> [Records for processing]
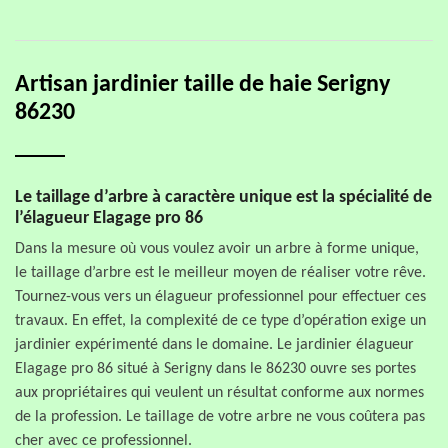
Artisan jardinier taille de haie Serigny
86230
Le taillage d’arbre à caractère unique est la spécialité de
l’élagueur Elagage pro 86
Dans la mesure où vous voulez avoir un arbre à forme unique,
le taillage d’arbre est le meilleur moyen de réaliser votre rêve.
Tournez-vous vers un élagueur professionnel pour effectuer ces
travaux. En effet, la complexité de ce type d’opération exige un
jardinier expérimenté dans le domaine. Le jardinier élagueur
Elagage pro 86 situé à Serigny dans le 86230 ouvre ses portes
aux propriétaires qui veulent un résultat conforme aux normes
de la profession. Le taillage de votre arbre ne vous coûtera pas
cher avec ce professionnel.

> [Task]
Read through the entries above and copy each line that has the string "Serigny" in it.

> [Task solution]
Artisan jardinier taille de haie Serigny
Elagage pro 86 situé à Serigny dans le 86230 ouvre ses portes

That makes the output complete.